Of the entries below, copy only those lines that contain the word "Conseils".

Extracted entries Block Start

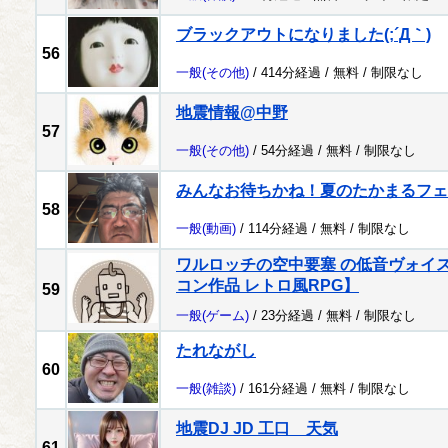
ブラックアウトになりました(;´Д｀)
56
一般
(その他)
/ 414分経過 /
無料
/
制限なし
地震情報@中野
57
一般
(その他)
/ 54分経過 /
無料
/
制限なし
みんなお待ちかね！夏のたかまるフェ
58
一般
(動画)
/ 114分経過 /
無料
/
制限なし
ワルロッチの空中要塞 の低音ヴォイ
コン作品 レトロ風RPG】
59
一般
(ゲーム)
/ 23分経過 /
無料
/
制限なし
たれながし
60
一般
(雑談)
/ 161分経過 /
無料
/
制限なし
地震DJ JD 工口 天気
61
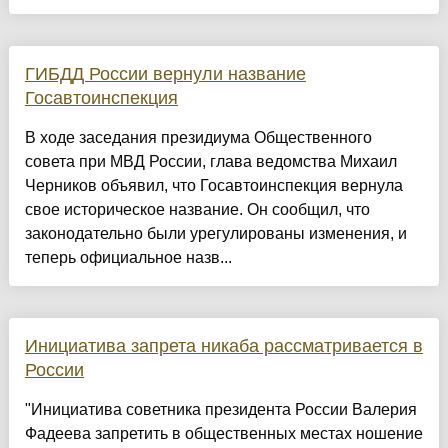
ГИБДД России вернули название
Госавтоинспекция
В ходе заседания президиума Общественного
совета при МВД России, глава ведомства Михаил
Черников объявил, что Госавтоинспекция вернула
свое историческое название. Он сообщил, что
законодательно были урегулированы изменения, и
теперь официальное назв...
Инициатива запрета никаба рассматривается в
России
"Инициатива советника президента России Валерия
Фадеева запретить в общественных местах ношение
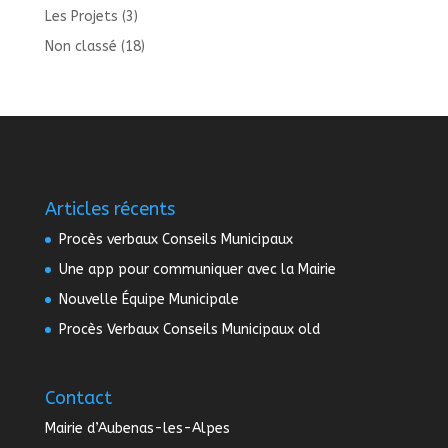
Les Projets
(3)
Non classé
(18)
Articles récents
Procès verbaux Conseils Municipaux
Une app pour communiquer avec la Mairie
Nouvelle Équipe Municipale
Procès Verbaux Conseils Municipaux old
Contact
Mairie d’Aubenas-les-Alpes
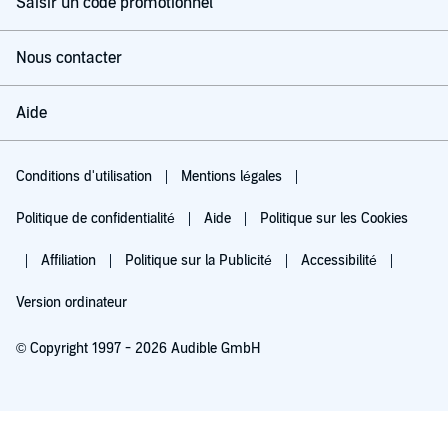
Saisir un code promotionnel
Nous contacter
Aide
Conditions d'utilisation
Mentions légales
Politique de confidentialité
Aide
Politique sur les Cookies
Affiliation
Politique sur la Publicité
Accessibilité
Version ordinateur
© Copyright 1997 - 2026 Audible GmbH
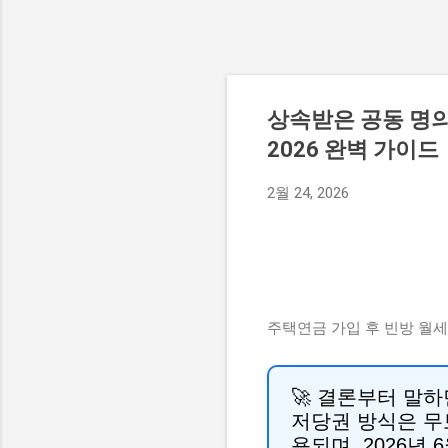
상속받은 공동 명
2026 완벽 가이드
2월 24, 2026
주택연금 가입 후 빈방 월세 
🚀 결론부터 말하
저당권 방식은 무
용되며, 2026년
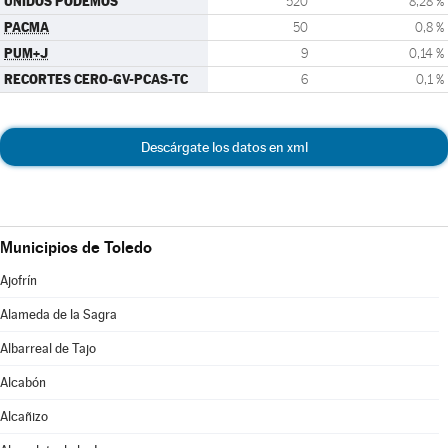
UNIDOS PODEMOS
520
8,28 %
PACMA
50
0,8 %
PUM+J
9
0,14 %
RECORTES CERO-GV-PCAS-TC
6
0,1 %
Descárgate los datos en xml
Municipios de Toledo
Ajofrín
Alameda de la Sagra
Albarreal de Tajo
Alcabón
Alcañizo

Extracted entries Block End

Your solution:
Procès verbaux Conseils Municipaux
Procès Verbaux Conseils Municipaux old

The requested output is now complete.